**Action item:** Lines holding the string "знак": copy each one from the listing below.

- Opening Delimiter -

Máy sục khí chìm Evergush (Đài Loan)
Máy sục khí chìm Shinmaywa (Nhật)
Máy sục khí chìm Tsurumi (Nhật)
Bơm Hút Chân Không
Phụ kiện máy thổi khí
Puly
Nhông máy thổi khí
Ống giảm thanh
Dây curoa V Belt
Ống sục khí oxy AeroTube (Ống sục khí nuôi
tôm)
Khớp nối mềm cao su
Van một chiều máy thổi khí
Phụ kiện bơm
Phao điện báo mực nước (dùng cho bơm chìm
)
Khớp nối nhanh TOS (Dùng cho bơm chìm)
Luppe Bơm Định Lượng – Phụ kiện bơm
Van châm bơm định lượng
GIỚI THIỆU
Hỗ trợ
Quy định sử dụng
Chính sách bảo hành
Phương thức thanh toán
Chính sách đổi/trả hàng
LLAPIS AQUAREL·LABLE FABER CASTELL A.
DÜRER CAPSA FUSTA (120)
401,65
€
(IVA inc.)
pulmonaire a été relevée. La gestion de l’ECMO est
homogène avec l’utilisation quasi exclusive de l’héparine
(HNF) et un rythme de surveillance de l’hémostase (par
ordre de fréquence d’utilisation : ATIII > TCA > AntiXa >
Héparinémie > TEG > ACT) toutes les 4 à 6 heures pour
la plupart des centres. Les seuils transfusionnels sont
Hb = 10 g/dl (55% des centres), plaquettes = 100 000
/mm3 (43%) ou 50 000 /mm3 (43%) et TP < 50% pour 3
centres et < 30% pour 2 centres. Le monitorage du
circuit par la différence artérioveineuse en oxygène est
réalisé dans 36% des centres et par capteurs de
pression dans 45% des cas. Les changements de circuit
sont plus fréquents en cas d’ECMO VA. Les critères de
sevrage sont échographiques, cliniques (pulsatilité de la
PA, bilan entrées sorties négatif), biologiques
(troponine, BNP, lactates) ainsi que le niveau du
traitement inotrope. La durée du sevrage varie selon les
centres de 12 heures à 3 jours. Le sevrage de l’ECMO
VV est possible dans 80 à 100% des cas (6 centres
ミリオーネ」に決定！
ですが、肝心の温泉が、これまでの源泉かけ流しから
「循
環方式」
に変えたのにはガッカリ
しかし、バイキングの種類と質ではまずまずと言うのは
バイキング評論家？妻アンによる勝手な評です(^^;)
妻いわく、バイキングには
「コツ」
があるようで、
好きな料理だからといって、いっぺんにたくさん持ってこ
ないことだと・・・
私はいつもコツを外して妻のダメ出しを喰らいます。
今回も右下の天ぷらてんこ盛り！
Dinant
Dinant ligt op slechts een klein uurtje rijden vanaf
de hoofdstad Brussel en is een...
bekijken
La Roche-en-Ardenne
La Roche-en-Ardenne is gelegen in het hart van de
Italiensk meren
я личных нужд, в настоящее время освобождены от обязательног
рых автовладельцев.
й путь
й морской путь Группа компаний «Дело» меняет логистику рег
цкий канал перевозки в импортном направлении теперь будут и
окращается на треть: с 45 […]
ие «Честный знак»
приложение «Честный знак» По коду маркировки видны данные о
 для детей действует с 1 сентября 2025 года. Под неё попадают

- Closing Delimiter -

**Output:**
ие «Честный знак»
приложение «Честный знак» По коду маркировки видны данные о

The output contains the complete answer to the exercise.